▶ **Work instructions**: Repeat the records below exactly from the line containing "Luftkvalitet" to the line containing "Ιούλ 8, 2026", taking in both of those lines. Drop the pictures.

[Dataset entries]
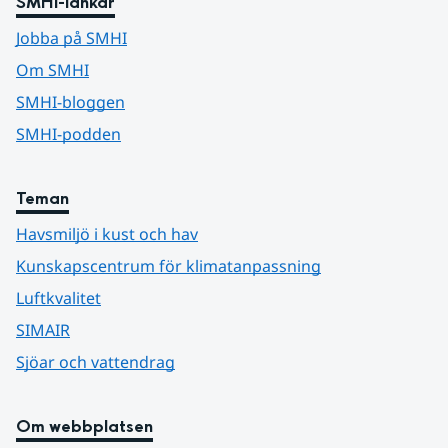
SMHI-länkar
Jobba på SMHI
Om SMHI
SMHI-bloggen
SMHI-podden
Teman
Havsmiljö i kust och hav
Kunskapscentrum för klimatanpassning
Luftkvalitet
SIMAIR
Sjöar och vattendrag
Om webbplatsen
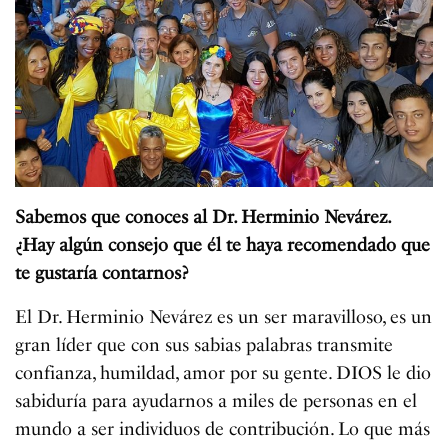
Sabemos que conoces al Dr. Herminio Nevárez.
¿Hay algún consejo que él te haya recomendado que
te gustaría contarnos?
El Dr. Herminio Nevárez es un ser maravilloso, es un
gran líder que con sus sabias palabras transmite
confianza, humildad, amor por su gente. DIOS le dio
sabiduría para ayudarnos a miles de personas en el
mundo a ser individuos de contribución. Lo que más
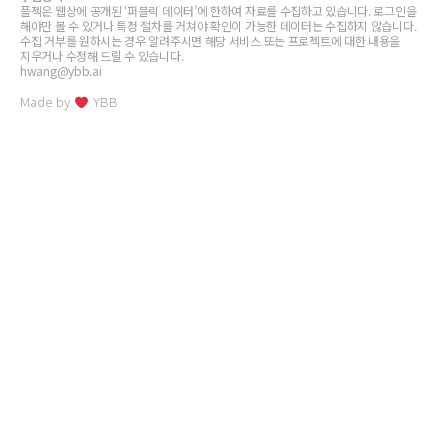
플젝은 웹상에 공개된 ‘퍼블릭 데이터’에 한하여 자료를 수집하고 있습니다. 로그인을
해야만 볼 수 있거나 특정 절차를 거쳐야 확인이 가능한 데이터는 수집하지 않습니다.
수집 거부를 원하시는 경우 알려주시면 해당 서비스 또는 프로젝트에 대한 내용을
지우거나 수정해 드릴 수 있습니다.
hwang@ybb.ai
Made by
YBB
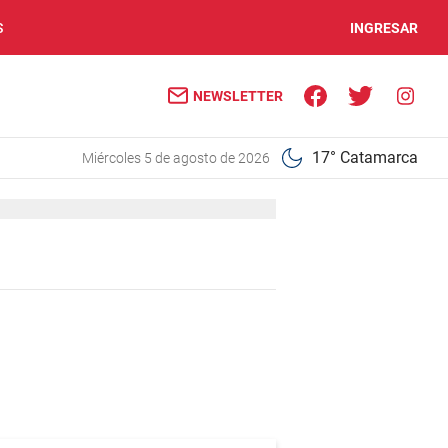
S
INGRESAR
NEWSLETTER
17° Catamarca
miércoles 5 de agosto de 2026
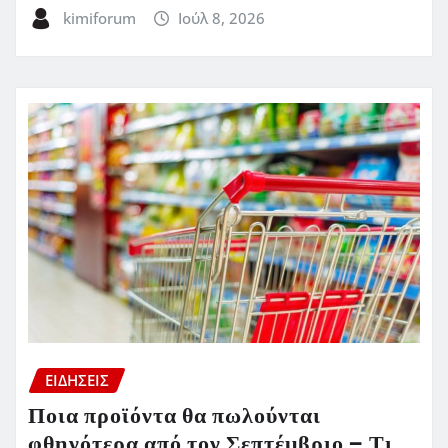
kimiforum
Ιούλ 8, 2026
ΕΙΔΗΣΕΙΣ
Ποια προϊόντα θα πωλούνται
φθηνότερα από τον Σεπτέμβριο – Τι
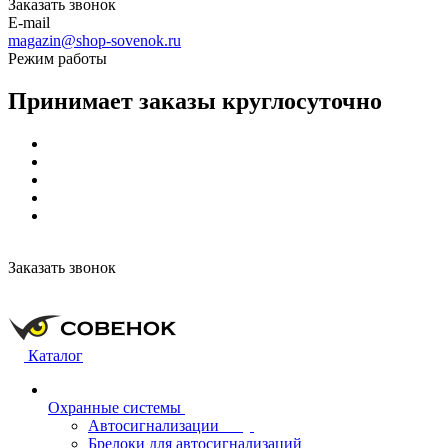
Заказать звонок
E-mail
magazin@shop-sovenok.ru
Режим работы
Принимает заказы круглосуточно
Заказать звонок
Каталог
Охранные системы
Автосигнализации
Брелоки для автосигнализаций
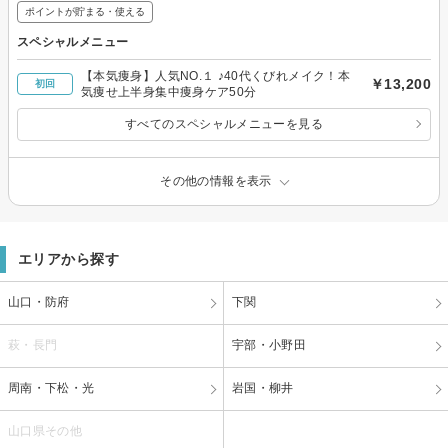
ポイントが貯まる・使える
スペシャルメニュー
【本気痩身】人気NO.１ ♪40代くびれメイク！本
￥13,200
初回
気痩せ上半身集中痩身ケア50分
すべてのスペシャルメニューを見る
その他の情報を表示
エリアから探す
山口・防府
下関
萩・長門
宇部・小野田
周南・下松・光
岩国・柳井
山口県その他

---

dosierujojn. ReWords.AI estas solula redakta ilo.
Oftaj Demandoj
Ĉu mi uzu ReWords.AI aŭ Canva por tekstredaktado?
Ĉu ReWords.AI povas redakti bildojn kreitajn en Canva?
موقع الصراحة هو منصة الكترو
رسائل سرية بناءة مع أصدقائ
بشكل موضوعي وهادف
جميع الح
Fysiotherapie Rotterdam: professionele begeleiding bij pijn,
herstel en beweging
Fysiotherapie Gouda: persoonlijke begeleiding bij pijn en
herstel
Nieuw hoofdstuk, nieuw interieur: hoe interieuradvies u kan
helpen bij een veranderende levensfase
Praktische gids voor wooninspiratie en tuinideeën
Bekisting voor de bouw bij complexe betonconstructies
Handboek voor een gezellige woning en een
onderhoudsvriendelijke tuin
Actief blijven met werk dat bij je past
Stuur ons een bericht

* * *

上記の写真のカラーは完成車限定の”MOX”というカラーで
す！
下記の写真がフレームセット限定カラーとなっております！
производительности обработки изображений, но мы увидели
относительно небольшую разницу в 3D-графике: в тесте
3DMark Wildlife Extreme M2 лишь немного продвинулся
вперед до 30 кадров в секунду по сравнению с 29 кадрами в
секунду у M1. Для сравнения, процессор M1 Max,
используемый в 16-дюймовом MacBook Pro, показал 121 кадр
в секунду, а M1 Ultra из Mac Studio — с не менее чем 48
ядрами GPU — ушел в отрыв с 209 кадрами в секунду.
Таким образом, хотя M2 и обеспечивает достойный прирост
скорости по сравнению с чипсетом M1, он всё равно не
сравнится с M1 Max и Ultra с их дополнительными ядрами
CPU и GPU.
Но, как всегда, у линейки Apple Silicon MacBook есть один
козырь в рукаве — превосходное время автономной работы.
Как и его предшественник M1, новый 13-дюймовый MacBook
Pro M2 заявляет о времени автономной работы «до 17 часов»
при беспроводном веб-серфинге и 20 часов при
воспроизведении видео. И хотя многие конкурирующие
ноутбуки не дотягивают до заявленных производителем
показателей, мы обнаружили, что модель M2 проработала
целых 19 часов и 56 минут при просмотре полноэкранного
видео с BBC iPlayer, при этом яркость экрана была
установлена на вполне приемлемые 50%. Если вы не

▶ **Expected answer**:
Luftkvalitet
SIMAIR
Sjöar och vattendrag
Om webbplatsen
Sabemos que conoces al Dr. Herminio Nevárez.
¿Hay algún consejo que él te haya recomendado que
te gustaría contarnos?
El Dr. Herminio Nevárez es un ser maravilloso, es un
gran líder que con sus sabias palabras transmite
confianza, humildad, amor por su gente. DIOS le dio
sabiduría para ayudarnos a miles de personas en el
mundo a ser individuos de contribución. Lo que más
플젝은 웹상에 공개된 ‘퍼블릭 데이터’에 한하여 자료를 수집하고 있습니다. 로그인을
해야만 볼 수 있거나 특정 절차를 거쳐야 확인이 가능한 데이터는 수집하지 않습니다.
수집 거부를 원하시는 경우 알려주시면 해당 서비스 또는 프로젝트에 대한 내용을
지우거나 수정해 드릴 수 있습니다.
hwang@ybb.ai
Made by
YBB
S
INGRESAR
NEWSLETTER
17° Catamarca
miércoles 5 de agosto de 2026
kimiforum
Ιούλ 8, 2026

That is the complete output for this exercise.